Losses have been most pronounced in the biggest blue-chip stocks this week--a sign that many investors, professional and individual alike, are getting rid of the last of their favorites.
Though some say the pattern of dumping the strongest names may indicate that selling is close to exhausting itself, investors have grown weary of hearing analysts say in recent weeks that the decline is almost over, only to see share prices fall further.
Friday's slide was triggered in part by reports that drug giant Johnson & Johnson is facing a federal investigation of record-keeping at a manufacturing plant in Puerto Rico. The news added to the cloud over many big-name U.S. companies.

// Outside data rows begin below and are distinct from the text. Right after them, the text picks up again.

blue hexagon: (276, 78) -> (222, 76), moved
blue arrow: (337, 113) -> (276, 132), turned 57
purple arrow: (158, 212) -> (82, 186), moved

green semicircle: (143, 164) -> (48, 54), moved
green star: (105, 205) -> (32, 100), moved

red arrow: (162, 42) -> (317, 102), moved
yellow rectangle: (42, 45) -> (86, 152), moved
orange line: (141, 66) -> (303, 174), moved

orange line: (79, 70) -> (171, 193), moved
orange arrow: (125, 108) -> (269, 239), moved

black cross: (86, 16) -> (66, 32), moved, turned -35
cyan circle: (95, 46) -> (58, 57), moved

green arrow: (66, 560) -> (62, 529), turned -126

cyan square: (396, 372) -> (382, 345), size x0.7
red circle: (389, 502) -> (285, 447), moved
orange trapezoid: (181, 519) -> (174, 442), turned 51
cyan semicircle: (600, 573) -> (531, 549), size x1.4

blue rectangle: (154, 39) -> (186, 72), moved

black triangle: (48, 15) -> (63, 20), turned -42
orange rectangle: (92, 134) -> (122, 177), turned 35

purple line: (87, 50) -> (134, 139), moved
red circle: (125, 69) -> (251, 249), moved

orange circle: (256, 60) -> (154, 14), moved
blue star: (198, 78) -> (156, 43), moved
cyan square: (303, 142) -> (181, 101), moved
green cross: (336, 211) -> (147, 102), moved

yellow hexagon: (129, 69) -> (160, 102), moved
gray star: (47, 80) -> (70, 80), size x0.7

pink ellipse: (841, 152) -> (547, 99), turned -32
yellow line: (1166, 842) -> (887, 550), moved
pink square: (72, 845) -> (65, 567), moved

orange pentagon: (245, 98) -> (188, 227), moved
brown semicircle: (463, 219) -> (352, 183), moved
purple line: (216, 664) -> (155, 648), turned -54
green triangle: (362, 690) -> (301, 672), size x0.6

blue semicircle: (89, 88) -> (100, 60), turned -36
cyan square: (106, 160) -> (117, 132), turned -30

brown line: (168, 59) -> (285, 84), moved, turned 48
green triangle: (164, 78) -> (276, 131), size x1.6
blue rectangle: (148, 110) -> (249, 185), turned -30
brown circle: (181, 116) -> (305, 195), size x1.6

As trading swelled, more than 3 billion shares changed hands on the New York Stock Exchange and regional exchanges Friday, eclipsing the previous peaks set in the aftermath of the September terrorist attacks.
For the Dow, Friday's decline was the seventh-biggest in terms of points, though it did not rank among the top 10 declines by percentage.
The broader Standard & Poor's 500 sank 3.8% to 847.75 and the tech-heavy Nasdaq index slumped 2.8% to 1,319.15, both reaching new five-year lows.
The S&P index now is down 44% from its peak in March 2000. The Nasdaq index is down 74%.
The focus now shifts to Monday, and whether more investors will decide over the weekend that they can't bear any more pain.
"The Dow breaking through its September lows is going to cause a lot of people to say, 'That's frightening. I'm out of here,' " said Chip Hanlon, editor of investing newsletter Unfundamentals.com in Huntington Beach.
A huge wave of selling Monday could trigger trading halts on the New York Stock Exchange for the first time, if the Dow falls as much as 950 points.
Regardless of what happens Monday, Hanlon said, several "classic contrarian signals" suggest the market is reaching at least a near-term bottom.
Professional investors' sentiment has gotten extremely bearish, he said. For instance, the latest Investors Intelligence survey of market newsletter editors, issued this week, showed 39.6% were bears and 35.4% were bulls, an unusual occurrence. The last time bears outnumbered bulls was in September, preceding the powerful fourth-quarter rally. The last time before that was in late 1998, also around a market low.